:: RECORDED DATA ::
□ □ □ □ □ □ □

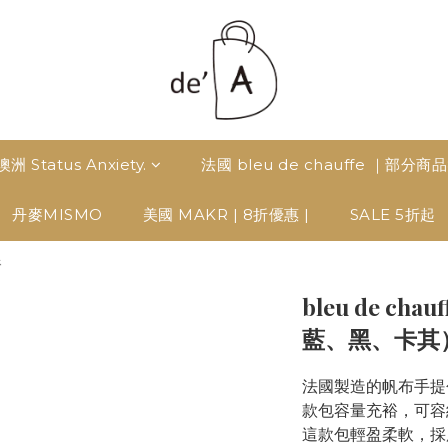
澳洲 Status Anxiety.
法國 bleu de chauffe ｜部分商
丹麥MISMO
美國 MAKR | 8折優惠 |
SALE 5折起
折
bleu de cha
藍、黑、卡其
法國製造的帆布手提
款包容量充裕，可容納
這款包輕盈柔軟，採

□ □ □ □ □ □ □

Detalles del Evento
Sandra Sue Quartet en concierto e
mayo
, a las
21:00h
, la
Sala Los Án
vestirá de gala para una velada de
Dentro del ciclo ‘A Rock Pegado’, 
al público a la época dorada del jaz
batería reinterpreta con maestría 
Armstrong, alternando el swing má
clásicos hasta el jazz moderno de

□ □ □ □ □ □ □

:: REQUIRED WORK ::
From the records above, extract exactly and only the lines that begin at the line with "Dentro del ciclo" and stop after the line with "clásicos hasta el jazz moderno de".

:: ANSWER AREA ::
Dentro del ciclo ‘A Rock Pegado’, 
al público a la época dorada del jaz
batería reinterpreta con maestría 
Armstrong, alternando el swing má
clásicos hasta el jazz moderno de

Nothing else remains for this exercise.